Estimating Mutual Information between Two Continuous variables

8 minute read

This post is based on Kraskov et al., “Estimating Mutual Information”, arXiv:cond-mat/0305641.

The general idea of the mutual information estimation is to rewrite mutual information in terms of entropy, then estimate entropy based on Kozachenko-Leonenko entropy estimator, which is based on $k$-nearest neighbor. This paper provide derivation of the Kozachenko-Leonenko entropy estimate along with two mutual information estimator that the author proposed.

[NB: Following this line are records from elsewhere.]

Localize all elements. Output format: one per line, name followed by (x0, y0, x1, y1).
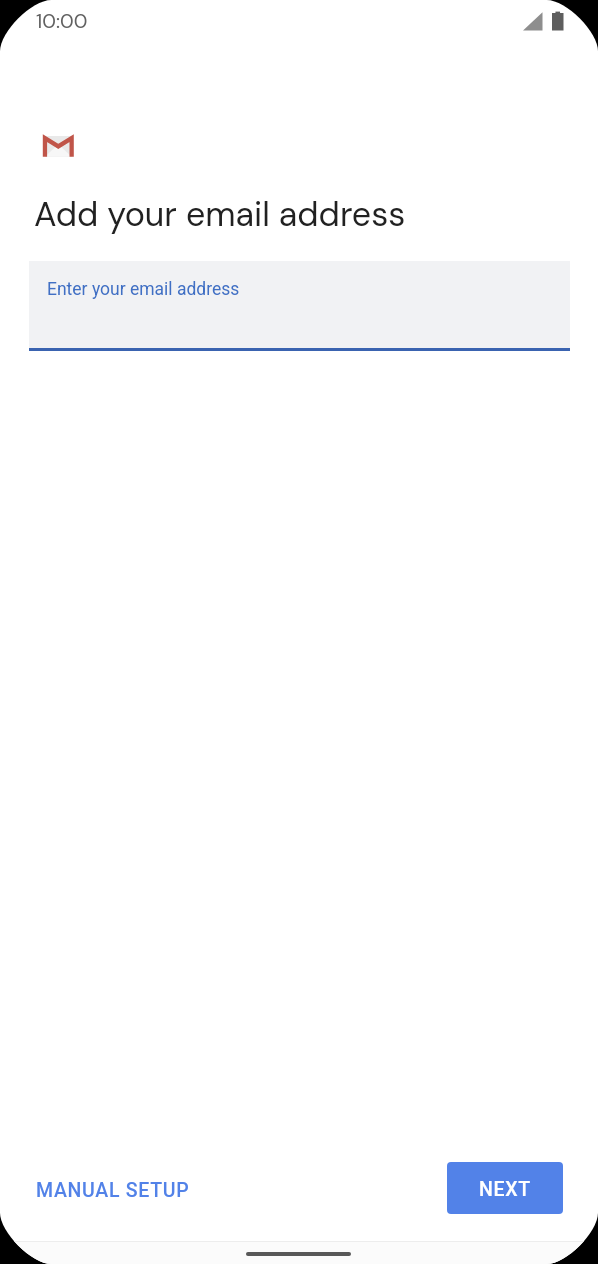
other: Gmail (40, 134, 78, 162)
button[interactable]: MANUAL SETUP (22, 1171, 204, 1210)
staticText: 10:00 (36, 8, 88, 34)
staticText: MANUAL SETUP (36, 1179, 190, 1202)
other: Signal strength and battery status (523, 11, 564, 32)
staticText: NEXT (479, 1178, 531, 1201)
staticText: Add your email address (34, 192, 406, 236)
button[interactable]: NEXT (447, 1162, 563, 1214)
button[interactable]: Enter your email address (29, 261, 570, 351)
other: Home (246, 1252, 351, 1256)
staticText: Enter your email address (47, 279, 240, 300)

This first formulation of mutual information estimation is implemented in scikit-learn: sklearn.feature_selection.mutual_info_regression and sklearn.feature_selection.mutual_info_classif.

Summary

The authors showed empirically that

  • For various continuous distributions of $X$ and $Y$, if $X$ and $Y$ are independent, then both mutual information estimators are zero.
  • For Gaussian $X$ and $Y$ with $\sigma_{XY}$ up to $0.9$, the estimate with $k=1$ is in agreement with the exact value to within a couple percents.
  • $k$ is a hyper-parameter of the estimator. For Gaussian distribution, a larger $k$ leads to lower statistical error but larger systematic error, and the increase in systematic error outweighs the decrease in statistical error. Hence, the authors recommend $k=2,3,4$.

Derivation Outline

This section captures the outline behind the derivation of the mutual information estimation for continuous variable. Please refer to the original paper for detailed derivation.

Let $Z=(X, Y)$ with density $\mu(x, y)$, the mutual information of $X$ and $Y$ is defined by

\[I(X, Y) = \iint dxdy \, \mu(x, y) \log \frac{\mu(x, y)}{\mu_x(x) \mu_y(y)} \,,\]

where $\mu_x(x)=\int dy \, \mu(x, y)$ is the marginal density of $X$ and similarly for $Y$.

Using the definition of entropy

\[H(X) = - \int dx \, \mu(x) \log \mu(x) \,,\]

mutual information can be rewritten as

\[I(X, Y) = H(X) + H(Y) - H(X, Y) \,.\]

Hence, we have an estimate for mutual information if we have estimate for entropy and cross-entropy, $H(X, Y)$.

Kozachenko-Leonenko Estimator

To estimate the entropy following Kozachenko-Leonenko approach, first notice that since $\mu(x)$ is the density of $X$, entropy can be interpreted as the expectation of $-\log \mu(x)$,

\[\hat H(X) = -\frac{1}{N} \sum_{i=1}^N \hat{\log\mu(x_i)} \,.\]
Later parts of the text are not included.